If you are trying to sync the S3 bucket to an empty local directory, you could be able to download all the files from the S3 bucket recursively
Hope you have now understood about S3 sync and source and destination.
Here is the pictorial representation of what we did now.
how to upload and download with s3 sync.
Sync and delete the extra files on the S3 destination
While performing the sync, What if we want to remove some files to maintain the sync state either at the source or destination. local path or S3
Let's suppose we have a file in the S3 bucket but not on the local path.
As we have seen if we use the S3 path as the source and local path as the destination and perform the sync, the missing file would be downloaded
Let's suppose we have a file in the Local path but not on the S3 bucket
If we do a sync with the local path as a source and the S3 bucket as destination the file would be uploaded to the s3 bucket.
Now let's say we want to delete the file at the destination if the file is not present in the source.
How to do it?
You need a special option to be passed to the aws s3 sync command
--delete (boolean) Files that exist in the destination but not in the
source are deleted during sync.
Let us see it in real time
I have the local directory ( source ) with the following files
⚡ tree .
.
├── testdir1
│ └── testfile1
├── testdir2
│ └── testfile1
├── testfile1
├── testfile2
└── testfile3
I am trying to sync this local directory with a remote S3 bucket which has the following files
⚡ aws s3 ls s3://gritfy-s3-bucket1 – recursive 2022-06-18 00:47:40 0 testdir1/testfile1 2022-06-18 00:47:41 0 testdir2/testfile1 2022-06-19 22:27:15 0 testdir3/ 2022-06-19 22:29:58 0 testdir3/testfile1 2022-06-17 21:42:30 0 testfile1 2022-06-17 21:42:30 0 testfile2 2022-06-17 21:42:30 0 testfile3
as you can see there is a directory named testdir3
and file inside, which is not present on the source
Let us see how to delete it on the S3 bucket.
Remember the file would be deleted only on the destination if they are not present on the source.
In our case destination is S3 bucket
In the preceding screenshot, you can see we are using the --delete
flag
⚡ aws s3 sync – delete . s3://gritfy-s3-bucket1
delete: s3://gritfy-s3-bucket1/testdir3/testfile1
You can see it returns the output that the additional file which is not present on the source but the destination is deleted.
Sync and delete the extra files on the Local destination
we have seen how to delete the extra files which are present on the local but not on the destination s3 bucket
What if the destination is local and it has an extra file.

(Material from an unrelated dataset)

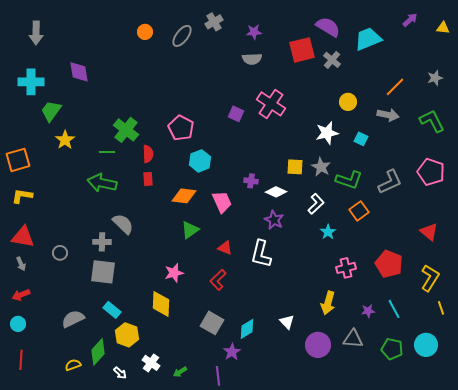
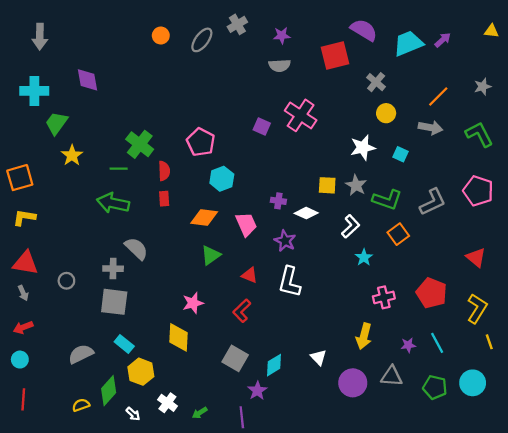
purple arrow: (410, 20) -> (443, 40), moved
gray cross: (332, 60) -> (376, 82), moved
purple star: (274, 220) -> (285, 241), moved

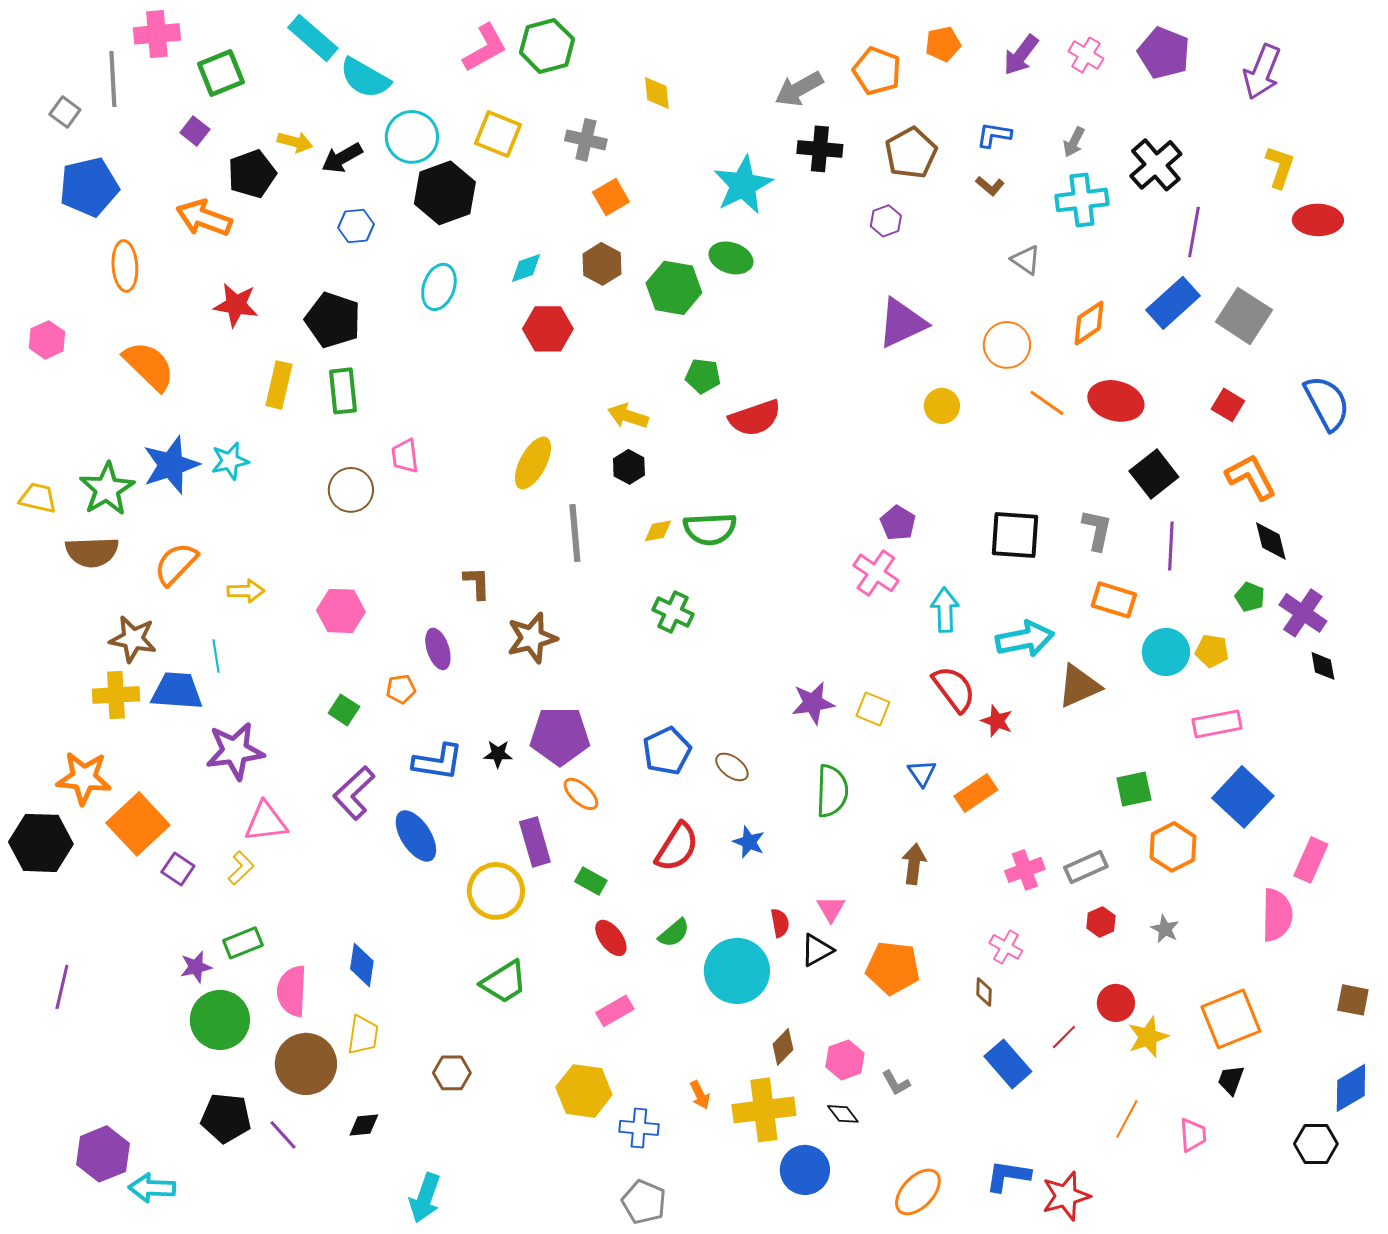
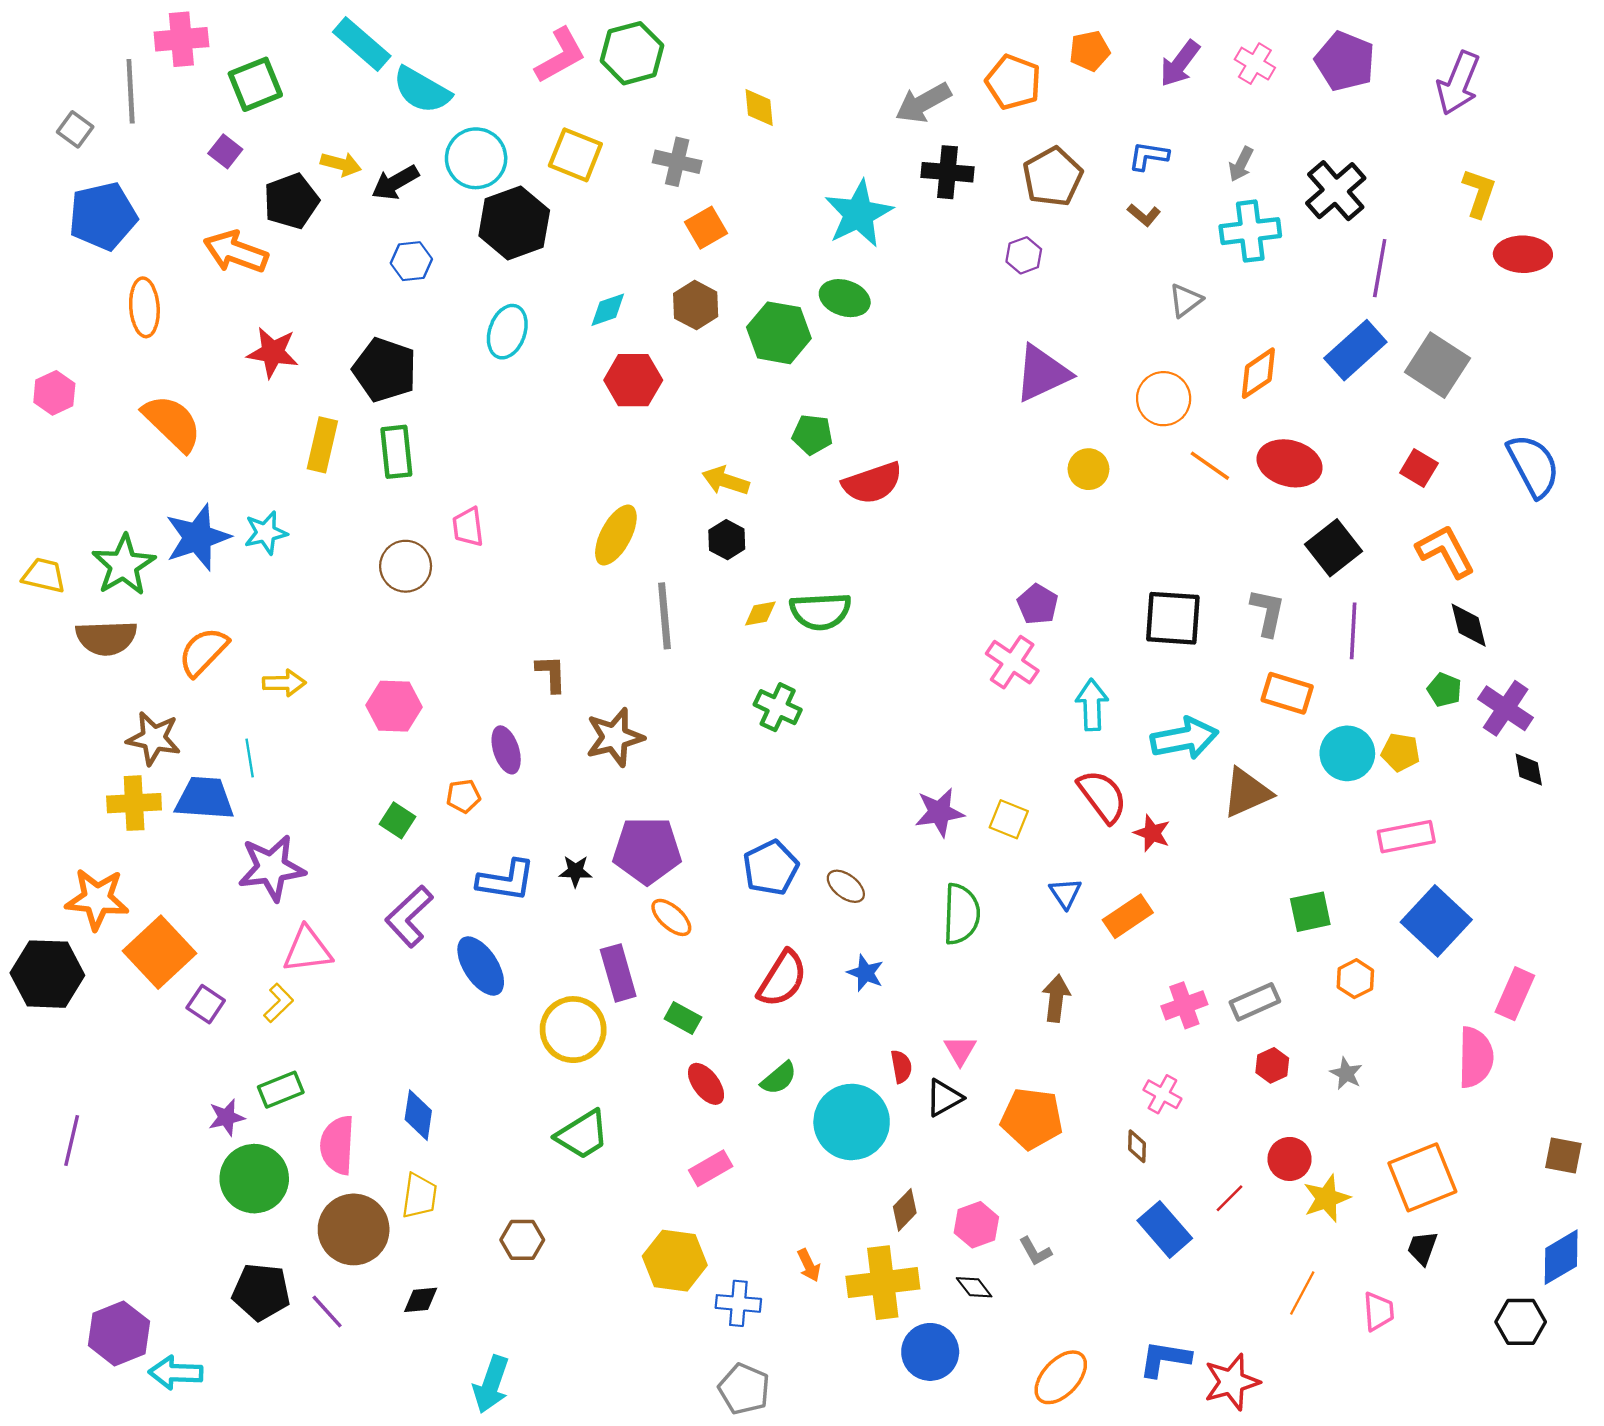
gray triangle: (1026, 260) -> (1186, 300), turned 48
orange hexagon: (1173, 847) -> (1355, 979), size x0.7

No difference except the change of destination, the --delete
a flag would make sure it deletes the file on the destination irrespective of whether it is local or S3
Take a look at the list of files on the S3 bucket
Here is the list of files on my local. let us try to sync keeping the local path as the destination
⚡ ls -rlt -rw-r--r – 1 sarav staff 0 Jun 17 21:40 testfile1 -rw-r--r – 1 sarav staff 0 Jun 17 21:40 testfile2 -rw-r--r – 1 sarav staff 0 Jun 17 21:40 testfile3 drwxr-xr-x 3 sarav staff 96 Jun 18 00:46 testdir1 drwxr-xr-x 3 sarav staff 96 Jun 18 00:46 testdir2
as you can see the testfile3
is not present on the source ( s3 path ) but the destination (local path)
when we execute the following command. the testfile3 should be deleted from the local path
⚡ aws s3 sync s3://gritfy-s3-bucket1 . – delete
and here is the output of this command at my end when tested
as you can see the testfile3 is deleted on the local path ( destination)
AWS S3 Sync two S3 buckets
So far we have seen how to sync upload, download and delete between the local path and s3 bucket
Let us see the most important feature of comparing and syncing two S3 buckets
Just know that all the examples we have seen earlier could be replicated to the S3 buckets.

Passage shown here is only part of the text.